▸ **About this exercise**
Please transcribe the data exactly as shown, skipping the images.

▸ **Information given**
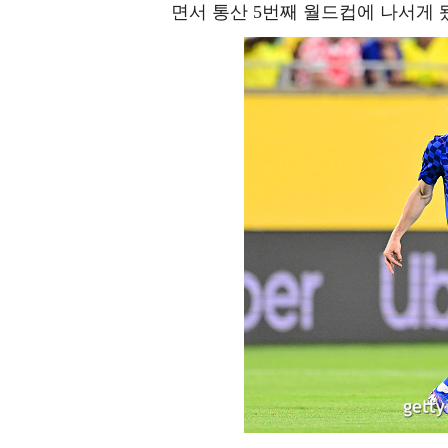
면서 통산 5번째 월드컵에 나서게 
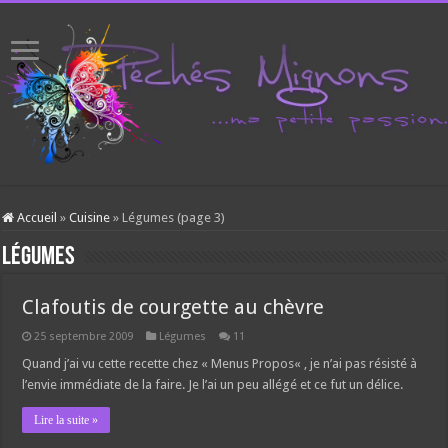
Accueil
»
Cuisine
»
Légumes (page 3)
Légumes
Clafoutis de courgette au chèvre
25 septembre 2009
Légumes
11
Quand j’ai vu cette recette chez « Menus Propos« , je n’ai pas résisté à
l’envie immédiate de la faire. Je l’ai un peu allégé et ce fut un délice.
Lire la suite »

▸ **Exercise output**
면서 통산 5번째 월드컵에 나서게 
Accueil
»
Cuisine
»
Légumes (page 3)
Légumes
Clafoutis de courgette au chèvre
25 septembre 2009
Légumes
11
Quand j’ai vu cette recette chez « Menus Propos« , je n’ai pas résisté à
l’envie immédiate de la faire. Je l’ai un peu allégé et ce fut un délice.
Lire la suite »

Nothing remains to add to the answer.